Abordadas de forma tangencial no filme estão as polêmicas que cercaram a outrora musa noir, de clássicos como "Rancor” (1947), de Edward Dmytryk, "Os corruptos” (1953), de Fritz Lang, e "No silêncio da noite” (1950), de Nicholas Ray. Em vez disso, o diretor Paul McGuigan se aprofunda no romance impetuoso com Turner, iniciado na Inglaterra, em 1979, quando a atriz buscava trabalhos nos palcos e despertava nos transeuntes apenas uma vaga lembrança de uma carreira promissora.

— Hollywood deu as costas a ela por causa das fofocas envolvendo sua vida pessoal, mas era uma mulher moderna que queria continuar trabalhando — define o diretor. — Ela sempre gostou de homens mais novos, mas, ao mesmo tempo, sofria com a própria idade e frequentemente questionava se era velha demais para Turner. Sabia que não teria o mesmo rosto que tinha no cinema e tentava se agarrar à juventude de alguma forma, reter energia e ser amada novamente.

Em "Film stars don't die in Liverpool” (no título original), a história de amor apaixonante é alternada com a angústia que Gloria sentia por esconder a doença de todos, incluindo de seu jovem namorado. Ao receber o diagnóstico de câncer de mama, recusou-se a enfrentar quimioterapia, perder o cabelo e papéis no cinema. Viveu as últimas semanas na casa da família de Turner, em Liverpool, onde recebeu os cuidados paliativos.

— Apesar de o filme ser sobre uma pessoa que havia sido muito famosa, eu estava mais interessado na dinâmica entre uma mulher mais velha e sexualizada e um jovem rapaz, e em como ela acabou numa casinha de uma família da classe trabalhadora. Ainda assim, é um romance diferente dos outros porque Gloria carrega o histórico de um sucesso esgotado — diz o cineasta, de quem Annette Bening exigiu que o filme não fosse "sentimental demais”. — Afinal, não é uma história sobre uma mulher morrendo num quarto, mas de uma mulher tentando se agarrar à vida.

O que tirou Gloria dos holofotes ainda é alvo de debates.

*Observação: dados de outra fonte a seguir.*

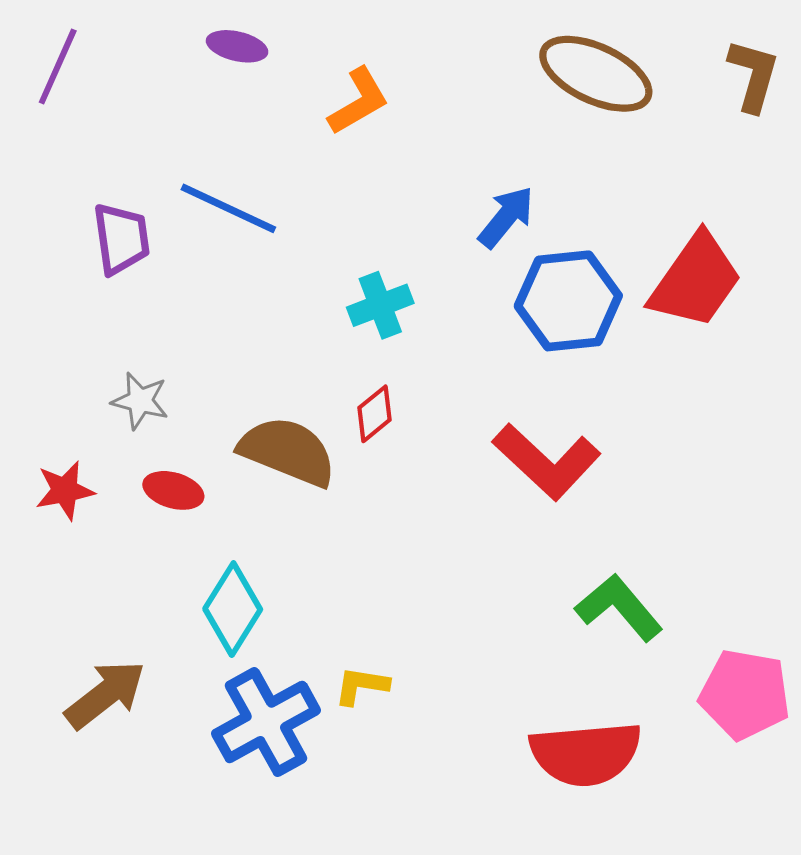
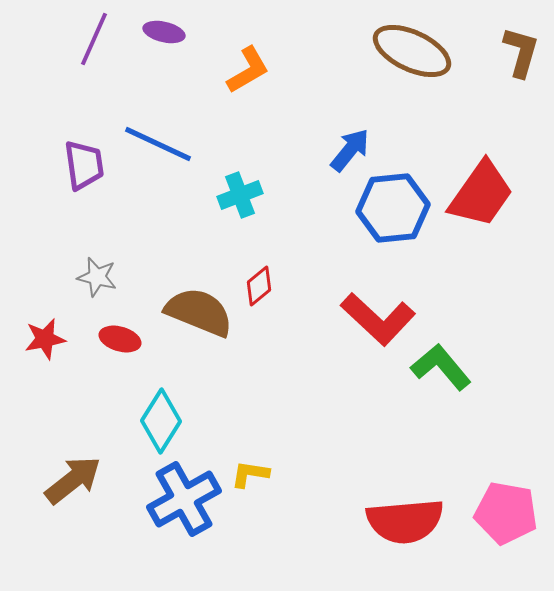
purple line: (58, 67) -> (94, 39), moved
cyan cross: (380, 305) -> (240, 195), moved
green L-shape: (619, 608) -> (441, 367), moved
pink pentagon: (745, 694) -> (506, 513), moved

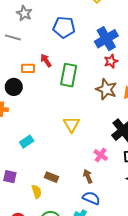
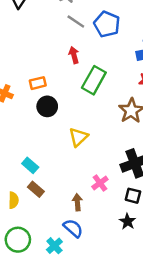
gray line: (13, 37) -> (76, 21), moved
orange rectangle: (28, 68) -> (38, 83), moved, turned -32
black circle: (14, 87) -> (47, 106), moved
cyan rectangle: (27, 142) -> (30, 165), moved, turned 56

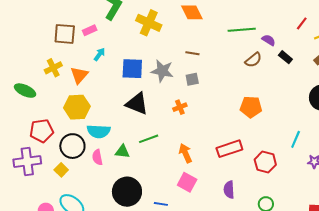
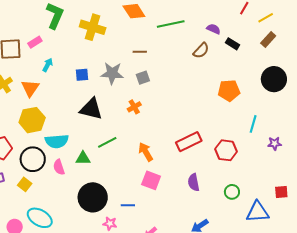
green line: (242, 30) -> (171, 24), moved
blue square: (132, 69) -> (82, 75), size x0.6
orange pentagon: (251, 107) -> (229, 91), moved

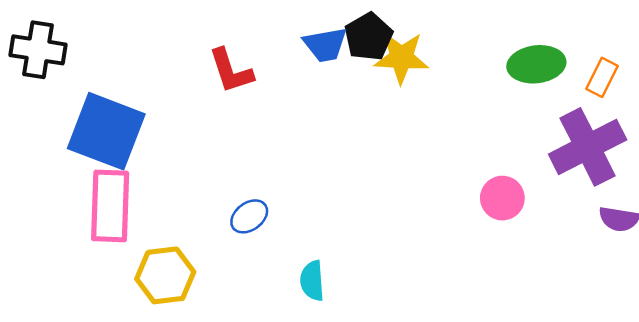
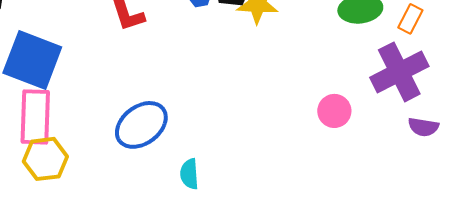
blue ellipse: (249, 216) -> (141, 125), size x1.8
yellow hexagon: (165, 275) -> (45, 159), moved

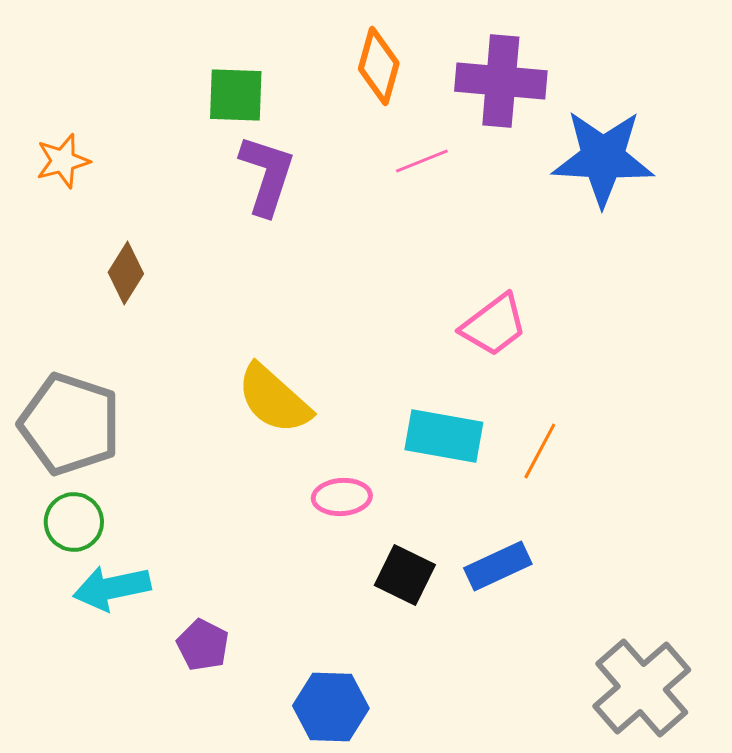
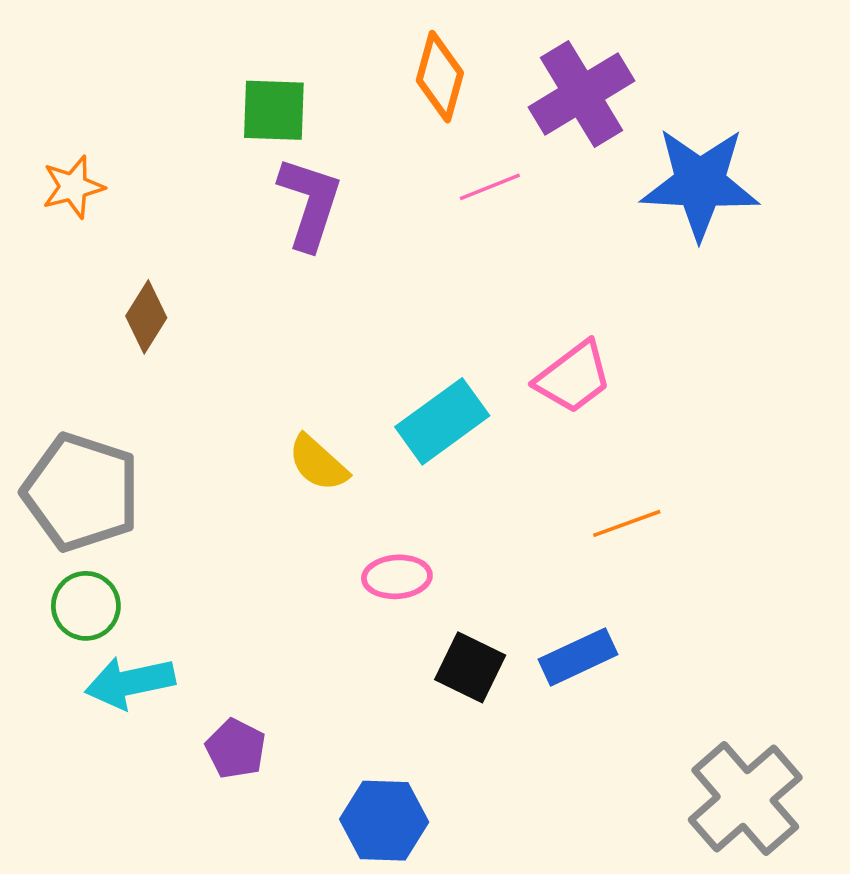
purple cross: (501, 81) -> (582, 94), turned -36
yellow semicircle: (274, 399) -> (318, 463), size x0.7
cyan rectangle: (444, 436) -> (442, 421), moved, turned -46
orange line: (540, 451) -> (627, 523), turned 42

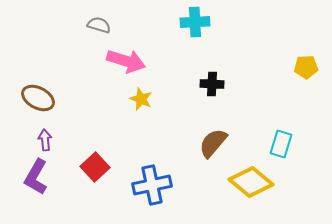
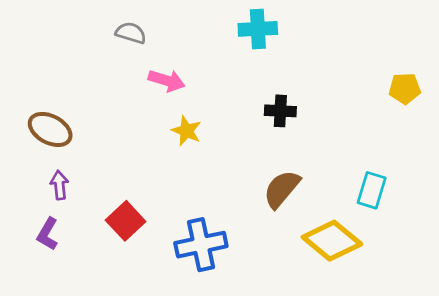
pink arrow: (126, 61) -> (167, 81), size x0.7
purple L-shape: (36, 177) -> (47, 234), size x0.7

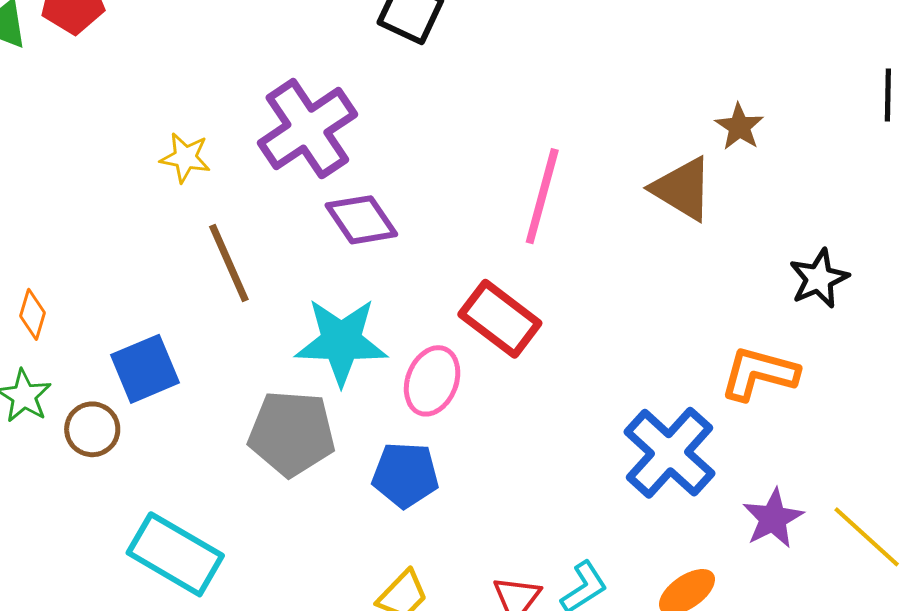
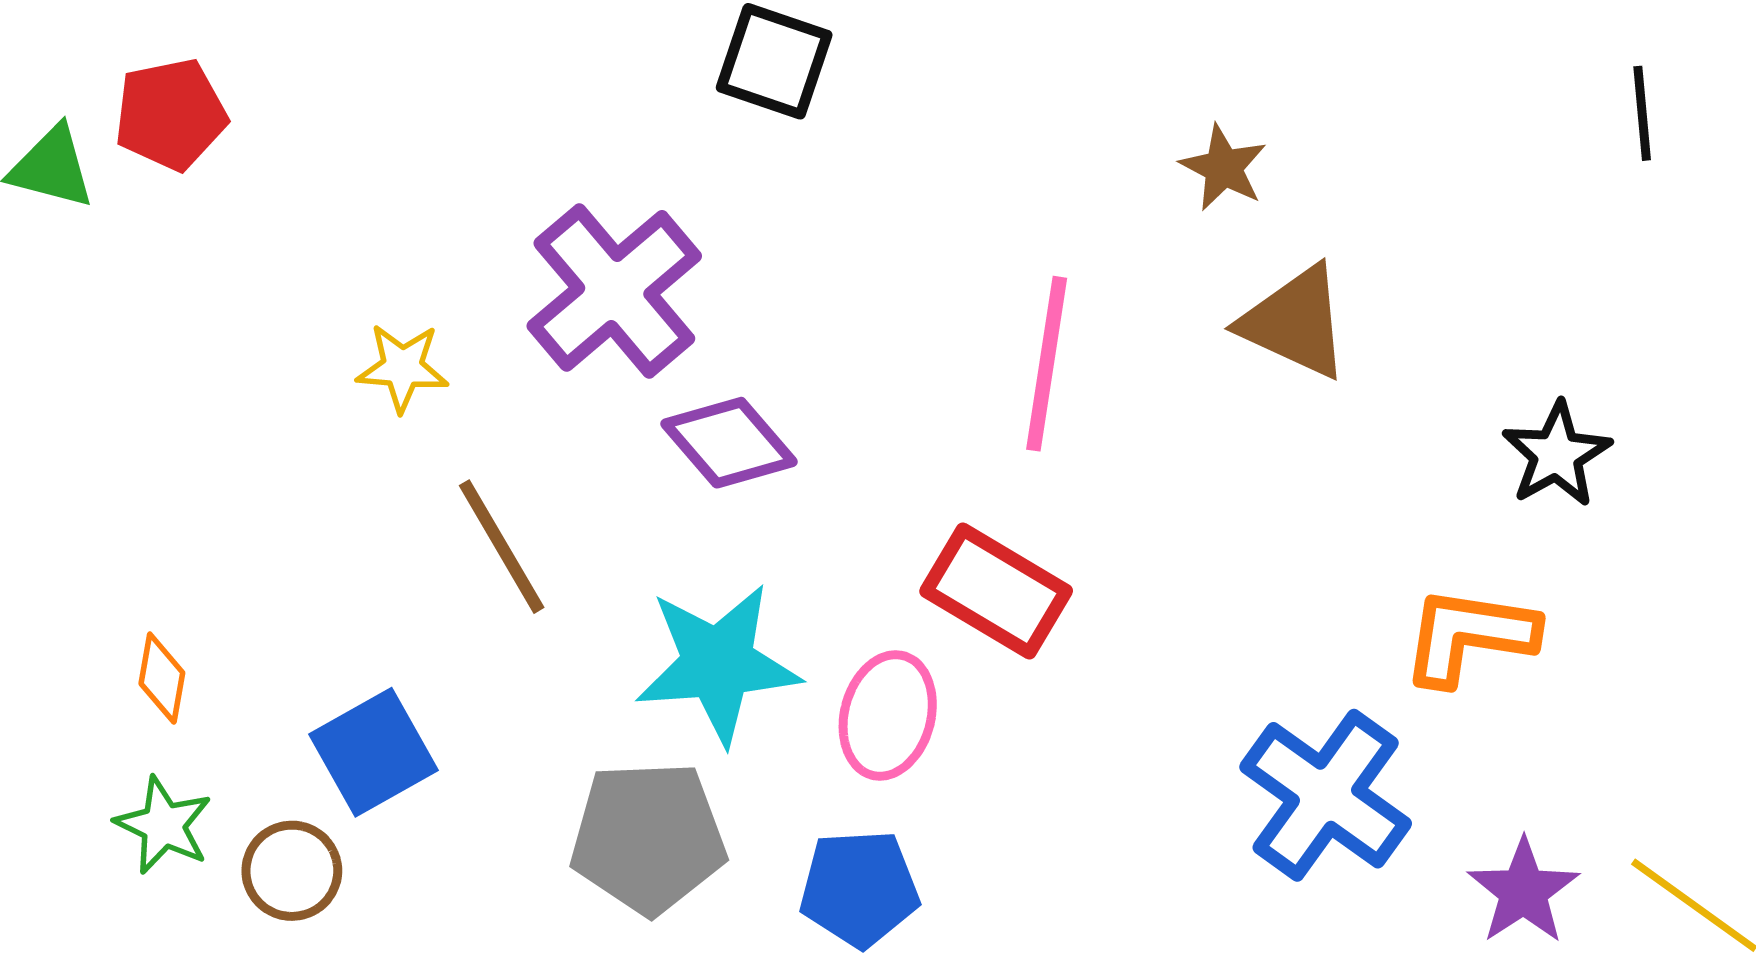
brown star: (739, 127) -> (1223, 168), moved

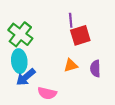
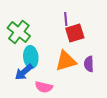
cyan ellipse: (19, 61) -> (31, 57), moved
orange triangle: (71, 65) -> (66, 61), size x1.6

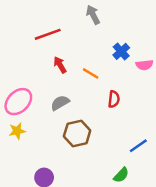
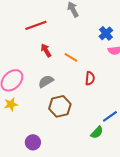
blue cross: (121, 51) -> (106, 33), moved
green semicircle: (121, 175) -> (97, 132), moved

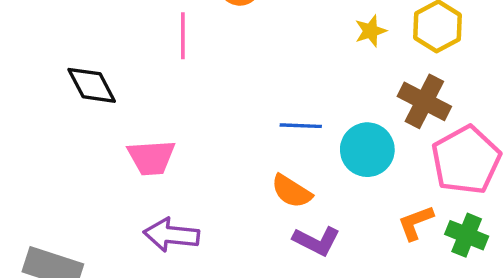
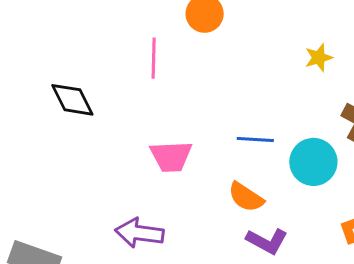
pink trapezoid: (151, 158) -> (171, 156), moved

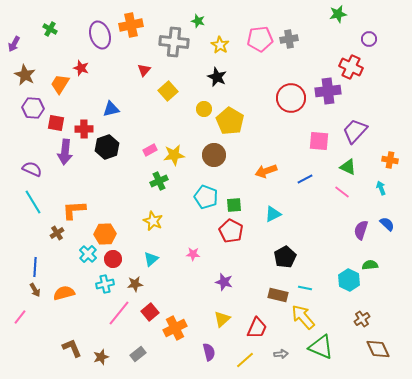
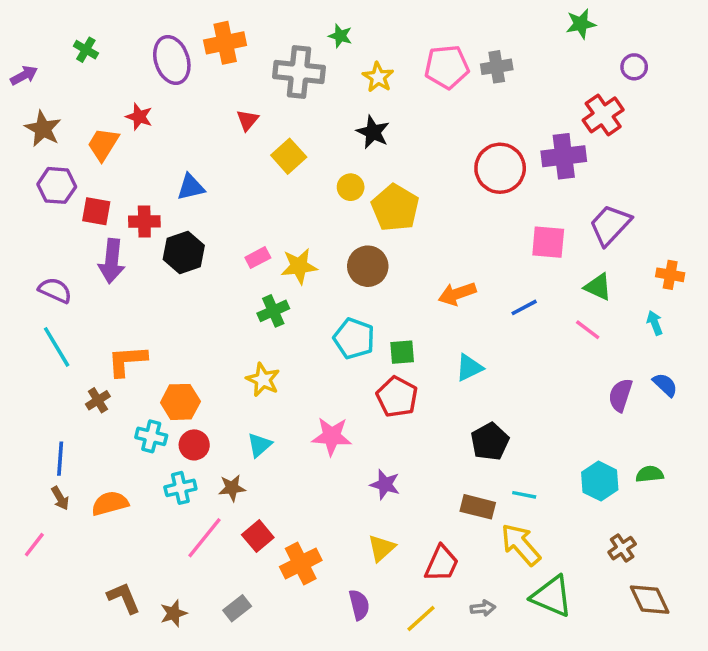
purple arrow: (14, 44) -> (24, 75), turned -147
red cross: (351, 67) -> (603, 115), turned 30
cyan cross: (88, 254) -> (151, 436), turned -30
pink star: (193, 254) -> (332, 436), size x1.6
green semicircle: (370, 265) -> (650, 474), moved

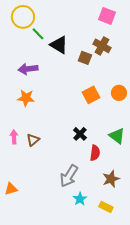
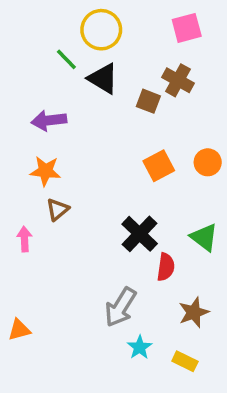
pink square: (107, 16) -> (187, 28), turned -36
yellow circle: (23, 17) -> (101, 30), moved
black cross: (80, 134) -> (140, 234), size x1.5
brown triangle: (33, 140) -> (58, 209), moved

Alguns atribuem a derrocada ao filme "Oklahoma!” (1955), de Fred Zinnemann, no qual interpretou uma simples camponesa, o que teria desconstruído a sua aura de elegância e sedução.

Mas também houve os casamentos e divórcios turbulentos — prato cheio para os tabloides da época. O casamento com o ator Stanley Clements durou dois anos, e no dia seguinte ao divórcio ela se casou com o diretor Nicholas Ray. Depois veio o produtor Cy Howard, de quem se separou por abusos na relação. Por fim, casou-se com o ator Anthony Ray, filho do ex-marido Nicholas — e há relatos de que o caso com o enteado havia começando quando este tinha apenas 13 anos.

— Achei muito difícil pesquisar a vida da Gloria. Ela era retraída, não falava sobre si. Acho que, quando você vira alvo de fofocas, tem duas opções: alimentá-las ou se retrair. Ela escolheu a segunda opção. Queria ser apenas uma atriz e que falassem sobre sua profissão.

O diretor, hoje, afirma conhecê-la "um pouco, mas não muito”:

— Há muita coisa por trás que não foi contada. Isso que é tão intrigante sobre a Gloria: foi uma pessoa extremamente reservada, provavelmente porque se machucou tanto no passado.